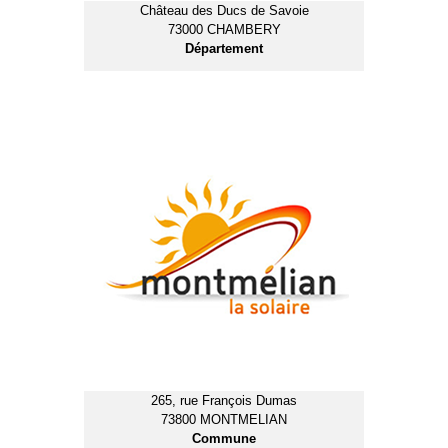
Château des Ducs de Savoie
73000 CHAMBERY
Département
265, rue François Dumas
73800 MONTMELIAN
Commune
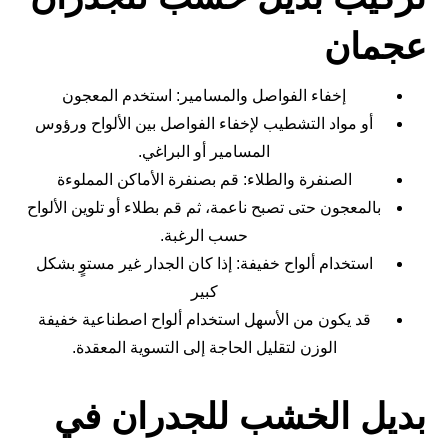
عجمان
إخفاء الفواصل والمسامير: استخدم المعجون
أو مواد التشطيب لإخفاء الفواصل بين الألواح ورؤوس
المسامير أو البراغي.
الصنفرة والطلاء: قم بصنفرة الأماكن المملوءة
بالمعجون حتى تصبح ناعمة، ثم قم بطلاء أو تلوين الألواح
حسب الرغبة.
استخدام ألواح خفيفة: إذا كان الجدار غير مستوٍ بشكل
كبير
قد يكون من الأسهل استخدام ألواح اصطناعية خفيفة
الوزن لتقليل الحاجة إلى التسوية المعقدة.
‏بديل الخشب للجدران في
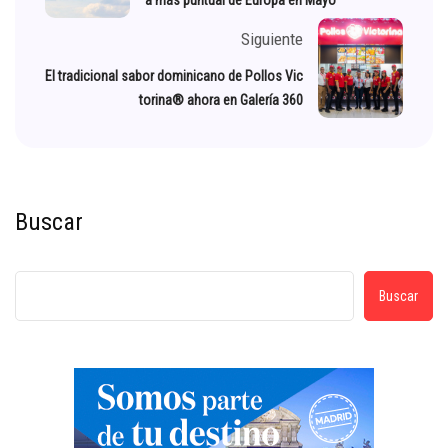
a más puntual de Europa en Mayo
Siguiente
El tradicional sabor dominicano de Pollos Vic
torina® ahora en Galería 360
Buscar
Buscar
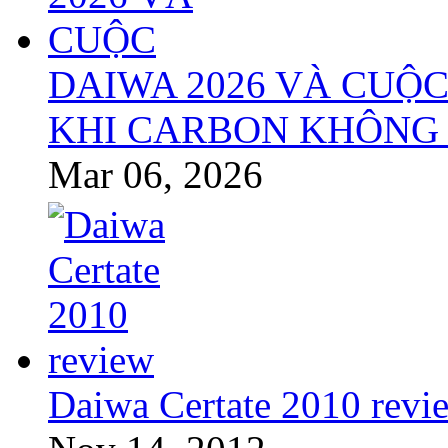
DAIWA 2026 VÀ CUỘC
KHI CARBON KHÔNG 
Mar 06, 2026
Daiwa Certate 2010 revi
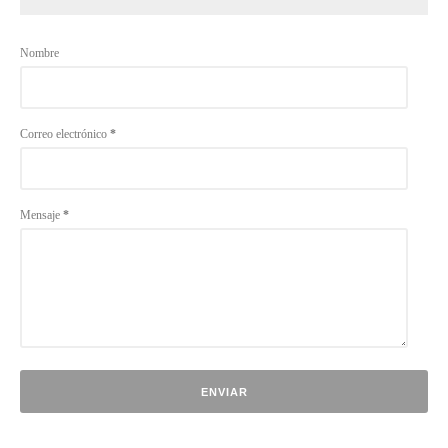
Nombre
Correo electrónico
*
Mensaje
*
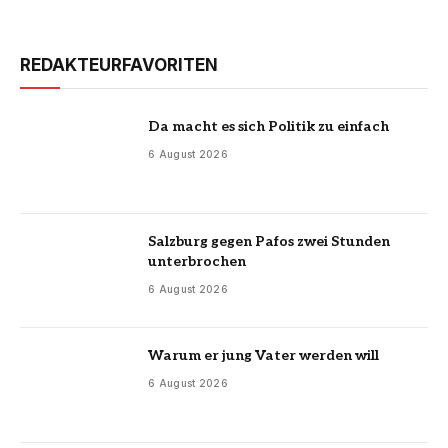
REDAKTEURFAVORITEN
Da macht es sich Politik zu einfach
6 August 2026
Salzburg gegen Pafos zwei Stunden
unterbrochen
6 August 2026
Warum er jung Vater werden will
6 August 2026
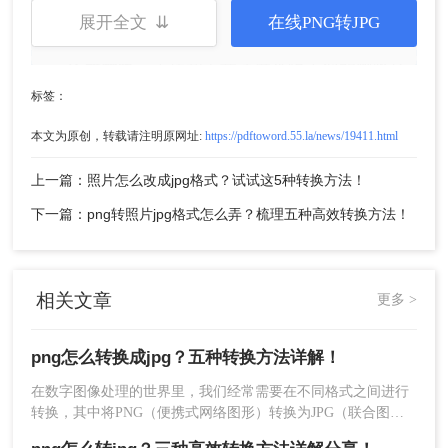
展开全文 ⇊
在线PNG转JPG
缺点
：
依赖网络
：上传和下载速度受限于您的网络环
境。
标签：
功能限制
：多数工具有文件数量、大小或转换
本文为原创，转载请注明原网址:
https://pdftoword.55.la/news/19411.html
次数的限制，且压缩质量选项较少。
上一篇：照片怎么改成jpg格式？试试这5种转换方法！
操作步骤（以转转大师为例）：
1、访问网站
：在浏览器中打开在线转换网站
：
下一篇：png转照片jpg格式怎么弄？梳理五种高效转换方法！
https://pdftoword.55.la/img2jpg/
相关文章
更多 >
png怎么转换成jpg？五种转换方法详解！
在数字图像处理的世界里，我们经常需要在不同格式之间进行
2、上传文件
：
转换，其中将PNG（便携式网络图形）转换为JPG（联合图像
专家组）是最常见的操作之一。无论是为了减小文件大小以方
点击“选择文件”按钮，从您的电脑中选择需要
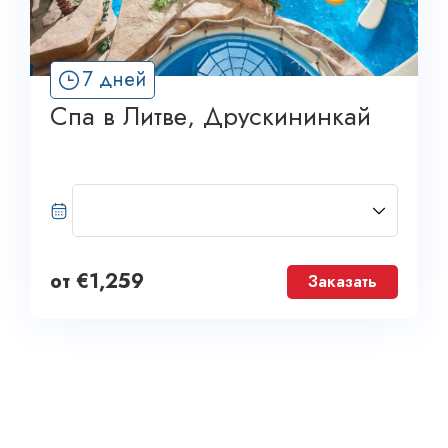
7 дней
Спа в Литве, Друскининкай
от
€
1,259
Заказать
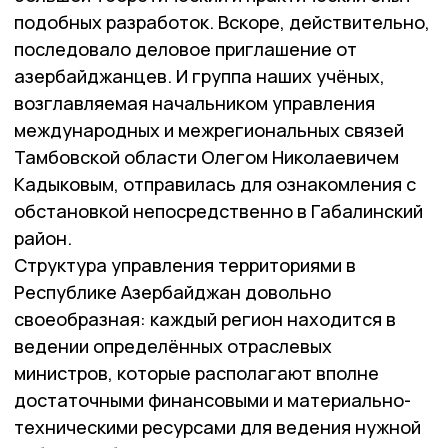
подобных разработок. Вскоре, действительно,
последовало деловое приглашение от
азербайджанцев. И группа наших учёных,
возглавляемая начальником управления
международных и межрегиональных связей
Тамбовской области Олегом Николаевичем
Кадыковым, отправилась для ознакомления с
обстановкой непосредственно в Габалинский
район.
Структура управления территориями в
Республике Азербайджан довольно
своеобразная: каждый регион находится в
ведении определённых отраслевых
министров, которые располагают вполне
достаточными финансовыми и материально-
техническими ресурсами для ведения нужной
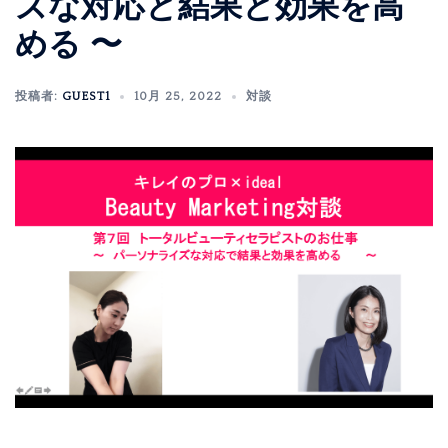
ズな対応と結果と効果を高
める 〜
投稿者:
GUEST1
10月 25, 2022
対談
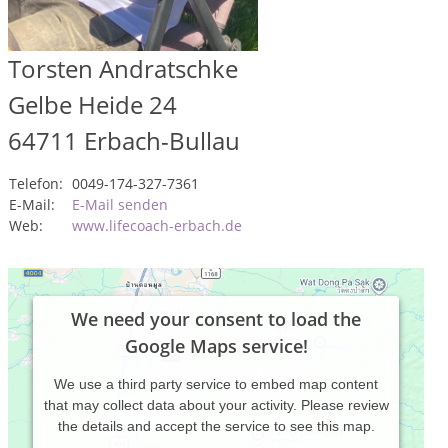
Torsten Andratschke
Gelbe Heide 24
64711
Erbach-Bullau
Telefon:
0049-174-327-7361
E-Mail:
E-Mail senden
Web:
www.lifecoach-erbach.de
We need your consent to load the
Google Maps service!
We use a third party service to embed map content
that may collect data about your activity. Please review
the details and accept the service to see this map.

........

**WHAT IS EXPECTED:**
Report how many lines in the data include the word "your". Nothing else is needed.

**SOLUTION TO THE EXERCISE:**
2